• **TASK DIRECTIONS**
Below are the records. State how many of their lines hold the word "visage", and add nothing else.
(SOURCE DATA)
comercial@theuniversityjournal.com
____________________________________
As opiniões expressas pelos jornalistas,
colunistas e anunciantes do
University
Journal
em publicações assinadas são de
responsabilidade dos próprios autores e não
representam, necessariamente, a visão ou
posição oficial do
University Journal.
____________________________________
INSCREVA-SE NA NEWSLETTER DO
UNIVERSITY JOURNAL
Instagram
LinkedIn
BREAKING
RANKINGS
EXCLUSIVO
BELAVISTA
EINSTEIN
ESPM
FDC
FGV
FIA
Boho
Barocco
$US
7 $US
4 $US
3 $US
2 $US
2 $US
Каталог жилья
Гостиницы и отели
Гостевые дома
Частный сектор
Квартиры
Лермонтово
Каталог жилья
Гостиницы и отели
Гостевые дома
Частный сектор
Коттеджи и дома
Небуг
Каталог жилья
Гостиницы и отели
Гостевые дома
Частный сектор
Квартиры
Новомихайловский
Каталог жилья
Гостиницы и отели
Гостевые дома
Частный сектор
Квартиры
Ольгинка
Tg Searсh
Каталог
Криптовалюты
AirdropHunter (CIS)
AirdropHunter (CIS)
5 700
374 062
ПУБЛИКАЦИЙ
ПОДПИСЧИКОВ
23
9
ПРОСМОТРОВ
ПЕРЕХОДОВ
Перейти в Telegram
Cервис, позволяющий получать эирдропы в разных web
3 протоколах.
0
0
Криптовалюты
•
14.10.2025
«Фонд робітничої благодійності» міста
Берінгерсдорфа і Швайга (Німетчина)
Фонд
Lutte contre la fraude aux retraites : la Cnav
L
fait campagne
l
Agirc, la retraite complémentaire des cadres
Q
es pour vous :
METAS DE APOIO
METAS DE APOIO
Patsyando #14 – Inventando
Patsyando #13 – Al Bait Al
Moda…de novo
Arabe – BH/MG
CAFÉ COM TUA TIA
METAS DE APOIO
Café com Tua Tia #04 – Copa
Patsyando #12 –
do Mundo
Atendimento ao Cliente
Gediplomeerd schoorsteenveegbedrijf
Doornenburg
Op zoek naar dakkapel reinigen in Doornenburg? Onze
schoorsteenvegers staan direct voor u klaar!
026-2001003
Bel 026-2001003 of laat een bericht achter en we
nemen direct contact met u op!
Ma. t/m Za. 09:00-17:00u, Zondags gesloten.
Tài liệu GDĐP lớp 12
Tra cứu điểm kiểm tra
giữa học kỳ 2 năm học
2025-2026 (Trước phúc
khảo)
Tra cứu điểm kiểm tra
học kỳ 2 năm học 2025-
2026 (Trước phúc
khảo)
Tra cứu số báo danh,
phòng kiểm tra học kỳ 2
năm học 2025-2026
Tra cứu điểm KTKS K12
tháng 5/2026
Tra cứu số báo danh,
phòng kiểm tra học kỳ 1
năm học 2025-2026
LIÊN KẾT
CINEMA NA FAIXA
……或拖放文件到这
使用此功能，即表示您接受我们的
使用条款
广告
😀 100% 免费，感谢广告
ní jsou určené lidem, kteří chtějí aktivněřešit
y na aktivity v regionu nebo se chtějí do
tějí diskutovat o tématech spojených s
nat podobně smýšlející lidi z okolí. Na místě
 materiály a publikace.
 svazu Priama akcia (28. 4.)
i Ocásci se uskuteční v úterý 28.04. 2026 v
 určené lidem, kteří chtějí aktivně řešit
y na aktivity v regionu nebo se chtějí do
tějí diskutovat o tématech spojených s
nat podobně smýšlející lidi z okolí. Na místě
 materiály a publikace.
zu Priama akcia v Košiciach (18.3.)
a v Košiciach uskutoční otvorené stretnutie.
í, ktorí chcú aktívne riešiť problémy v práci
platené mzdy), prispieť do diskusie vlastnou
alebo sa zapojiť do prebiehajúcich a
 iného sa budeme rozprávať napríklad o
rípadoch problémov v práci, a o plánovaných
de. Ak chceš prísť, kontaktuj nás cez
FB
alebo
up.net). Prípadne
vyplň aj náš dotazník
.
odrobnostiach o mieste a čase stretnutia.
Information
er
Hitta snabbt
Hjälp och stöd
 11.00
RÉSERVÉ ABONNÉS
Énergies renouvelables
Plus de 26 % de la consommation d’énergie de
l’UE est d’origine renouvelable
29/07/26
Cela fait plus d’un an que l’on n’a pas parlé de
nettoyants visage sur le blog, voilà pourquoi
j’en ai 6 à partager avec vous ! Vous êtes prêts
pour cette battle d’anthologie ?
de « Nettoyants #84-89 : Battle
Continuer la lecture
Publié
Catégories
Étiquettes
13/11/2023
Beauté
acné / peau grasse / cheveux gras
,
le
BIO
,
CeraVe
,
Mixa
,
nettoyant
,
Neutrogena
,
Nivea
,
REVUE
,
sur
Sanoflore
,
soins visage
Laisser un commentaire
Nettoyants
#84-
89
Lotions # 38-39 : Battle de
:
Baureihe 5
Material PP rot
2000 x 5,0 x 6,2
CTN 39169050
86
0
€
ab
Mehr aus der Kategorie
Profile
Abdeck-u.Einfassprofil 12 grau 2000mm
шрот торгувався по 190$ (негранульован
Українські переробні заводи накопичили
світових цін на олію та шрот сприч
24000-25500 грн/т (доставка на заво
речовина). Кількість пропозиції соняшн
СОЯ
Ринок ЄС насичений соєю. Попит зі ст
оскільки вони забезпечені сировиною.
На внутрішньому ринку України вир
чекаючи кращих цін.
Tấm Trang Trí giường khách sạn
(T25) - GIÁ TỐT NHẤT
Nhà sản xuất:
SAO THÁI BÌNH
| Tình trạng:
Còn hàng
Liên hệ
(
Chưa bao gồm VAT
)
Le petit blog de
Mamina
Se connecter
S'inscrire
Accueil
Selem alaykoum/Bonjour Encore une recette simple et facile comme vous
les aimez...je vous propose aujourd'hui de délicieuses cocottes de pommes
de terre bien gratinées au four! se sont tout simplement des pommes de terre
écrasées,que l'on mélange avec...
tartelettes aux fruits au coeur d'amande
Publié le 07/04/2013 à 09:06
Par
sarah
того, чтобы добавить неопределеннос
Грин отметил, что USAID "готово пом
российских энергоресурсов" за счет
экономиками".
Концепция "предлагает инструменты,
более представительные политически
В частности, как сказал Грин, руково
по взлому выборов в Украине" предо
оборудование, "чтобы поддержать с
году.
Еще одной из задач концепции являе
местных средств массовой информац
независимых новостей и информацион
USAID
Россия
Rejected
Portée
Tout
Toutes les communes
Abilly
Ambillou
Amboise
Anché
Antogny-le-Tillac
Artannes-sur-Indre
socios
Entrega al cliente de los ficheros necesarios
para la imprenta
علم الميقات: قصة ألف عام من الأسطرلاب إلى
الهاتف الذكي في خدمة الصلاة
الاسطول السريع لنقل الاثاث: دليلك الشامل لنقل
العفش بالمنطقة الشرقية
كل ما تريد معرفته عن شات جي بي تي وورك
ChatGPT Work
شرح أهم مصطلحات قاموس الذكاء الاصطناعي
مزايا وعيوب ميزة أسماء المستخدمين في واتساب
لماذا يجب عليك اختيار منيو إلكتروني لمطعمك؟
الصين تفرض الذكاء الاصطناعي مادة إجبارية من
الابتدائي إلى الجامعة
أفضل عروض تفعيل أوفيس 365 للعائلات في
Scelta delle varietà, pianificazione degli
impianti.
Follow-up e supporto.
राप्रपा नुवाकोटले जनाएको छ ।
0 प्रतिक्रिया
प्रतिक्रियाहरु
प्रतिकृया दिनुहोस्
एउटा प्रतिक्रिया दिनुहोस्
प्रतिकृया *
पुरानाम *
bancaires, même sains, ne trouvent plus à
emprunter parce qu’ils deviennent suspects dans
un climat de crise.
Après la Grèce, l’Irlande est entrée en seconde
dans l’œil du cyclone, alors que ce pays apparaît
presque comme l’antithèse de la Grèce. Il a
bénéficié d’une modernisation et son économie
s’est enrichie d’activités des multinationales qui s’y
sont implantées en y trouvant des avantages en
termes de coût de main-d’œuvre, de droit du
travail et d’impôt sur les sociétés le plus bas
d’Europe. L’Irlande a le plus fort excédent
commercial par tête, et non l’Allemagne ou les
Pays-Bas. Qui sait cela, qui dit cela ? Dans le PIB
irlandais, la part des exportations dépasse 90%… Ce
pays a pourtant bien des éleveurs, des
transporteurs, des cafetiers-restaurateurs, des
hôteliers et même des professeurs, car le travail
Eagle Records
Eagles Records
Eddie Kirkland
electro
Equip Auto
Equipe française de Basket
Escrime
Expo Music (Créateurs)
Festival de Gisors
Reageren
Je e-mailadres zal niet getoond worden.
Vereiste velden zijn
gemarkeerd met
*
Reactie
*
(End SOURCE DATA)
• **FINISHED EXERCISE**
2